Table SCHEMA.TABLE has no partitioning information.

There is one predefined storage group named UNPARTITIONED. SMs that service the UNPARTITIONED storage group store data for all unpartitioned tables in the database. All SMs service the UNPARTITIONED storage group.

In addition, there is a special reserved storage group to facilitate mapping all storage groups to a specific SM. However, this storage group can not be used in table partition to storage group mapping. This storage group is named ALL. An SM configured with storage group ALL services all storage groups for the database. The only way to map an SM to service all storage groups is by starting the SM with the storage-group all Database option.

By default, a row in an unpartitioned NuoDB SQL table is stored in the UNPARTITIONED storage group which is serviced by all SMs in a database. Table partitions allow you to store the data being inserted in one or more storage groups in the database, based on the value of a column in that row.
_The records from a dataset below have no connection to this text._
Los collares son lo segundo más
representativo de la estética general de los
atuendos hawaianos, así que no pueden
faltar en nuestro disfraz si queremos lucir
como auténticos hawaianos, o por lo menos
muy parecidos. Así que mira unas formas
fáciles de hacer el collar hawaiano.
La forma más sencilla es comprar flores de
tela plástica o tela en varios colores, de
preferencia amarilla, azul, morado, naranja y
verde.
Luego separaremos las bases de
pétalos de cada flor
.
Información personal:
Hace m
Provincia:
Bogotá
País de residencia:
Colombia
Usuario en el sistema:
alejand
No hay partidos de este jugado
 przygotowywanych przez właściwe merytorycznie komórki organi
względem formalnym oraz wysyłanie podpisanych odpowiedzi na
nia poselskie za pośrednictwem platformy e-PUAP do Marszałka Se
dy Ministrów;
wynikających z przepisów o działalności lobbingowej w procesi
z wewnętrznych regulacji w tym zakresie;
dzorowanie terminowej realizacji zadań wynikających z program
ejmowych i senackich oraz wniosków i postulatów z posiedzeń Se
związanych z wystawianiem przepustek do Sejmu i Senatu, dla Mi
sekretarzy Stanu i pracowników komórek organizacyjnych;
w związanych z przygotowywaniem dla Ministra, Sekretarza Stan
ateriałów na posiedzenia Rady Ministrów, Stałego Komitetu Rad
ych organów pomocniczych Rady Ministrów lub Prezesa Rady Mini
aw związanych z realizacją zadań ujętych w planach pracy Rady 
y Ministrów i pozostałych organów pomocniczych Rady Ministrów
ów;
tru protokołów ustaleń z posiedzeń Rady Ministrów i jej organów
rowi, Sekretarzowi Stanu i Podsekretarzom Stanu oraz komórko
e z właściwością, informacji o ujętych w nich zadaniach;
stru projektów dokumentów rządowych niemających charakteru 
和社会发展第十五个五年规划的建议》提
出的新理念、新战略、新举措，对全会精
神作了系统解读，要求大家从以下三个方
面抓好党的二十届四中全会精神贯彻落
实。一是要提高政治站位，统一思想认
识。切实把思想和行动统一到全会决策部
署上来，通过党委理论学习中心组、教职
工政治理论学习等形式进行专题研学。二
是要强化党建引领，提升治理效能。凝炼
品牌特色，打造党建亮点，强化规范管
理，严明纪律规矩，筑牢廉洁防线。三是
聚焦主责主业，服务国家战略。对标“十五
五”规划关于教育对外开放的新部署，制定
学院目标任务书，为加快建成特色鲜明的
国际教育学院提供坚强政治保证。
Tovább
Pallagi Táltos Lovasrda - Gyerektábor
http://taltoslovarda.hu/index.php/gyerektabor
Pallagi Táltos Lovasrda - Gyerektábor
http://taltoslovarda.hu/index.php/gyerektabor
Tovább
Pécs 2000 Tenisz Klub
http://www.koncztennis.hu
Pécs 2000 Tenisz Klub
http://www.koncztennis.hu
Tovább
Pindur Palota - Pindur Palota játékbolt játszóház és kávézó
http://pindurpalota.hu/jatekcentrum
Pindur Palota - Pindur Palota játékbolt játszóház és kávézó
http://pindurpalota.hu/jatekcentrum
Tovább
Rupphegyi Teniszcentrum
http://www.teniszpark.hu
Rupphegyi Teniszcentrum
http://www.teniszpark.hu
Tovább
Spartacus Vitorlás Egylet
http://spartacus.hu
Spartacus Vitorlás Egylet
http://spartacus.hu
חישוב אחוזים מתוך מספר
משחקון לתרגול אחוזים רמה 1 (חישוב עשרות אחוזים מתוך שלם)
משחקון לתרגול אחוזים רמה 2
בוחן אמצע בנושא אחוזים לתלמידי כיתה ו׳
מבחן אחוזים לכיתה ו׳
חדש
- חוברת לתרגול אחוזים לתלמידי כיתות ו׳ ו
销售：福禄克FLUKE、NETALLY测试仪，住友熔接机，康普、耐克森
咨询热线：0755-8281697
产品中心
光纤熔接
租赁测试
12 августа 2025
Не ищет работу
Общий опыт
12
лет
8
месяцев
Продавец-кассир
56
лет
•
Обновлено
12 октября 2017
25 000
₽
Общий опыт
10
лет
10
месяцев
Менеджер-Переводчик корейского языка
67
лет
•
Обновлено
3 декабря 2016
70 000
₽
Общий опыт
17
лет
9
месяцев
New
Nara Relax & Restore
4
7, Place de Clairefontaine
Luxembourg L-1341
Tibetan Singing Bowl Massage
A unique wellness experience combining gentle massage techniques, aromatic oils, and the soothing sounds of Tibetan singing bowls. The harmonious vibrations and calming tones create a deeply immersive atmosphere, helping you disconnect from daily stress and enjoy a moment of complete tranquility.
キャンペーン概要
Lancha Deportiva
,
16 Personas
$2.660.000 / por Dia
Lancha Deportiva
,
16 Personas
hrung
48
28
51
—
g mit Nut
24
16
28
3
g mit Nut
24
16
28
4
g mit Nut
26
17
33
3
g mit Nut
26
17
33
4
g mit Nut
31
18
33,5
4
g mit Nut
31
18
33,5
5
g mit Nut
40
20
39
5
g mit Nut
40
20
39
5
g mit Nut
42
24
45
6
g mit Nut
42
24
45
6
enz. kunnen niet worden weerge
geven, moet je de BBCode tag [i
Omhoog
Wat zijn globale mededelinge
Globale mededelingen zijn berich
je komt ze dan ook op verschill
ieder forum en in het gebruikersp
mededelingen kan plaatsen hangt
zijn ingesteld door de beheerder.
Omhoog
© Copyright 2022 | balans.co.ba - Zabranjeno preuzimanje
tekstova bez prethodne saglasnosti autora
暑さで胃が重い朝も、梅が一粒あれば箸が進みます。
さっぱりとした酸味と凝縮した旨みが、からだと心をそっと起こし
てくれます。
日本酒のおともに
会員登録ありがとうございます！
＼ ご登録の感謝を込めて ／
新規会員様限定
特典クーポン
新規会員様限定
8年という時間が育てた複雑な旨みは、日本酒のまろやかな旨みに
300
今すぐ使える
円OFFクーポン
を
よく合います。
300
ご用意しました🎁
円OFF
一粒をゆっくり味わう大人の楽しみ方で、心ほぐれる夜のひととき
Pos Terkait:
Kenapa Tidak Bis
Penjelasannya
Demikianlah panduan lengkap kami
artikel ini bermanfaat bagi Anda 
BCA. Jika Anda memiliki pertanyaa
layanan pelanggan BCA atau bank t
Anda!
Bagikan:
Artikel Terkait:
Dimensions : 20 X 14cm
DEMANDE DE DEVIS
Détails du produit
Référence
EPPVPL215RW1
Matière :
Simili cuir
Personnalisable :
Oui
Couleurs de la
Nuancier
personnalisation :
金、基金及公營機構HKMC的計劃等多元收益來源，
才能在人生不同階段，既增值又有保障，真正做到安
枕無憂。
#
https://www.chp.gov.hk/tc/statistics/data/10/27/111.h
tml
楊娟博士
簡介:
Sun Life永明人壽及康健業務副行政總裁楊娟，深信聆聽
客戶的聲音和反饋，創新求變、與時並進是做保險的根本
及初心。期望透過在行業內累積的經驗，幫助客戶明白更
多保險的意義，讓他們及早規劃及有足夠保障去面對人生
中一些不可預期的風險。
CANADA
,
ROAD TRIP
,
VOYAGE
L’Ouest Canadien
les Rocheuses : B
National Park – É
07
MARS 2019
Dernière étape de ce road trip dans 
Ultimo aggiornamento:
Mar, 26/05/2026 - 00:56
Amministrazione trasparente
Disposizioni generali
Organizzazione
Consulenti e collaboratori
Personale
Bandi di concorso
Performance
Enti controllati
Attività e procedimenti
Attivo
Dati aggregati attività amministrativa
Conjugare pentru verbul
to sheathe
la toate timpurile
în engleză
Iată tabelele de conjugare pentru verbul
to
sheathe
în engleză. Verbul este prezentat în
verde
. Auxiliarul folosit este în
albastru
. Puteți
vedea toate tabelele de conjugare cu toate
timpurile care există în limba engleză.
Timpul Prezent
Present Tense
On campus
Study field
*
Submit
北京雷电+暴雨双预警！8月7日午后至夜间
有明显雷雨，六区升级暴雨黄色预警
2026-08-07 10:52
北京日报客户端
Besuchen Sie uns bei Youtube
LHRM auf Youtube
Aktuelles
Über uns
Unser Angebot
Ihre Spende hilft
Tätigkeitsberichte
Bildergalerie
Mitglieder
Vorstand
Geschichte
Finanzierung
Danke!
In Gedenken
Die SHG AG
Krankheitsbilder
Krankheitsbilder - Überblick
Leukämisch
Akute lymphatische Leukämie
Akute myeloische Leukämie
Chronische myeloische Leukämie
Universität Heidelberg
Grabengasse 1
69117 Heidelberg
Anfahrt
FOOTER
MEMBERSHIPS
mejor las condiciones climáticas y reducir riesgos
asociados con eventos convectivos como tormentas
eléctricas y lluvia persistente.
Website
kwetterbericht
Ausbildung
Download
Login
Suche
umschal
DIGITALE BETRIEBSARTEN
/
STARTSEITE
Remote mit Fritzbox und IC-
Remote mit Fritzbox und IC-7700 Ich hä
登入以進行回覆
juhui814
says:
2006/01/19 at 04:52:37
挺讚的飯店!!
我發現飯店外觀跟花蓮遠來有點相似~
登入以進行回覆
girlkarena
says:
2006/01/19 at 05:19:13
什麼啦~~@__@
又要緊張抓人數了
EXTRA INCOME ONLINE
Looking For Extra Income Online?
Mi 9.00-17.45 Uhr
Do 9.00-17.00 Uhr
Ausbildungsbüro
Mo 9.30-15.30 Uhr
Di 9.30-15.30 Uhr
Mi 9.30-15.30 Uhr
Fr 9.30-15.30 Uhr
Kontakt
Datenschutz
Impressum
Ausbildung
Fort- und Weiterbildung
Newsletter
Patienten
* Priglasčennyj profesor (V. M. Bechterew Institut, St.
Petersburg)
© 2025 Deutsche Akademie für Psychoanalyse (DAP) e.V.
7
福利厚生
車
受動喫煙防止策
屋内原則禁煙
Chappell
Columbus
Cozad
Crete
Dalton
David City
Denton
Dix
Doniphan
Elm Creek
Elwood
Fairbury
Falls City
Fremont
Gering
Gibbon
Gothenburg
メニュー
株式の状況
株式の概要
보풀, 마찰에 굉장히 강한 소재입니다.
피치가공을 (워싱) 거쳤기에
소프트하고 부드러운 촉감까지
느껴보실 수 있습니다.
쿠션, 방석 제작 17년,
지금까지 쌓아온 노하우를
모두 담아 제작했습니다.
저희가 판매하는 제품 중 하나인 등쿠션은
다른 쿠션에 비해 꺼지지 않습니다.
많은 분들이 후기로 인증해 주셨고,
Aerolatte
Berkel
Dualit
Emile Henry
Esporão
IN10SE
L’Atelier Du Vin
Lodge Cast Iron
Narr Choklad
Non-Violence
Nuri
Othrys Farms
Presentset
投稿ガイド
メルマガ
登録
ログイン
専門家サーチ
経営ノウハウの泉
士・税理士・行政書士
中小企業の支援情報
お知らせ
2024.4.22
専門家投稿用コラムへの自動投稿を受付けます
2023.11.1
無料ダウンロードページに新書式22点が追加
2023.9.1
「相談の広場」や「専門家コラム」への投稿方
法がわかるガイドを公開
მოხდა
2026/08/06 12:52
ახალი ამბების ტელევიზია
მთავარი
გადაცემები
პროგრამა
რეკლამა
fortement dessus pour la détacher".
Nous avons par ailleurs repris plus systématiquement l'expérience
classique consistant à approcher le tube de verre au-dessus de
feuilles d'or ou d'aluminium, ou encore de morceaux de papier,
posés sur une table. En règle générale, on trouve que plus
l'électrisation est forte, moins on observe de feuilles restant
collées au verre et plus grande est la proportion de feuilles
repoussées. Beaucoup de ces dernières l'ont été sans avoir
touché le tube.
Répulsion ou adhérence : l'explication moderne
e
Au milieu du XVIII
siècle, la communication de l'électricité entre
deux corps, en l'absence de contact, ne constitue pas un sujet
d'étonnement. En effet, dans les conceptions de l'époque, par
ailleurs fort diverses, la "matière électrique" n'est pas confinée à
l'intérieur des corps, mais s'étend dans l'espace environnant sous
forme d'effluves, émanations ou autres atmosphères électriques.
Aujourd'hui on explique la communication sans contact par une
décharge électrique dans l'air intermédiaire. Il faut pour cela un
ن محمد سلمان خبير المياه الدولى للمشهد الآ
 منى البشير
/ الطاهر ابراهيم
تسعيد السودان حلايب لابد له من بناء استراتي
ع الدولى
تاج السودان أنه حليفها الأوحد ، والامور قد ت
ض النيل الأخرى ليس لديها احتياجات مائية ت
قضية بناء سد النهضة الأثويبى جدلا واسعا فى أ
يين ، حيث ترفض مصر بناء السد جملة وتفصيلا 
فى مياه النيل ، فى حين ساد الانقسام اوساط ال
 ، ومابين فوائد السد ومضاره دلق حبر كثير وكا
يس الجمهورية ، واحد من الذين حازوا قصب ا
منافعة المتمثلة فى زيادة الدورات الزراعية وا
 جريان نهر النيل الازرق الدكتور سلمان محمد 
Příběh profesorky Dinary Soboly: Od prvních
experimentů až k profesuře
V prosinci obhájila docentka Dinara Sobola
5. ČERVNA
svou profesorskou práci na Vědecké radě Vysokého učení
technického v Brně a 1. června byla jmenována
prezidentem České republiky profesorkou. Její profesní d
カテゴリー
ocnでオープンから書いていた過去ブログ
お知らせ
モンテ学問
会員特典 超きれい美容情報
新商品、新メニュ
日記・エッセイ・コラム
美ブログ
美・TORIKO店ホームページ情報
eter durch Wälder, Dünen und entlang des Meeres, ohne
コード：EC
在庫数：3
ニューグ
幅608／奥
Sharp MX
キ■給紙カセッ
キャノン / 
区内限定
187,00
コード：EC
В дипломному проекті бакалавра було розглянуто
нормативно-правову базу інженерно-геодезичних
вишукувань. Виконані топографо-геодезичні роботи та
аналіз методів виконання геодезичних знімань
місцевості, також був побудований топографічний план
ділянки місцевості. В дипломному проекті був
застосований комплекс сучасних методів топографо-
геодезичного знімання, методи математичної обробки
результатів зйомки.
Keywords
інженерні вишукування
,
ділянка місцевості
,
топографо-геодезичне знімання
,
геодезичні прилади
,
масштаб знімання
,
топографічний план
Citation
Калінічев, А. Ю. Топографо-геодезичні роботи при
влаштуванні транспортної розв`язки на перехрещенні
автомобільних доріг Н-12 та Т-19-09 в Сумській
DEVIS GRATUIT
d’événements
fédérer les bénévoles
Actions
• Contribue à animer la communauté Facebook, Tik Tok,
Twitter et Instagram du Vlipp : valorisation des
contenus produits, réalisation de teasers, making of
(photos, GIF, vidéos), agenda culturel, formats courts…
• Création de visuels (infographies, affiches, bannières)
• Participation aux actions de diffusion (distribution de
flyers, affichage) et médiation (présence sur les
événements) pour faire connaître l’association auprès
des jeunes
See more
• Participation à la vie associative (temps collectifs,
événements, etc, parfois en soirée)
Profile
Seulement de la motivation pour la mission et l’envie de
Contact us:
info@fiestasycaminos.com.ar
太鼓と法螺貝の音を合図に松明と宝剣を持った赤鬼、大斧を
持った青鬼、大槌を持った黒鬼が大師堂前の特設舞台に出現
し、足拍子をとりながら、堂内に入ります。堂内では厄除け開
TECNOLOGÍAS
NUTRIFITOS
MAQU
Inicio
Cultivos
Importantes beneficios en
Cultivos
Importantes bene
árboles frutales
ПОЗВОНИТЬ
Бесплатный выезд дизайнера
For example, a simple table partitioning use case would be a table containing user data that is partitioned based on the user's zip code column. The inserted data is stored into table partitions that map to storage group names that represent the geographical storage location near the zip code of the row being inserted. Then the storage groups are fulfilled by assigning SMs that are located in those geographical locations, for example, the USWEST storage group is serviced by an SM located in San Diego, CA and the USEAST storage group is serviced by an SM located in Cambridge, MA.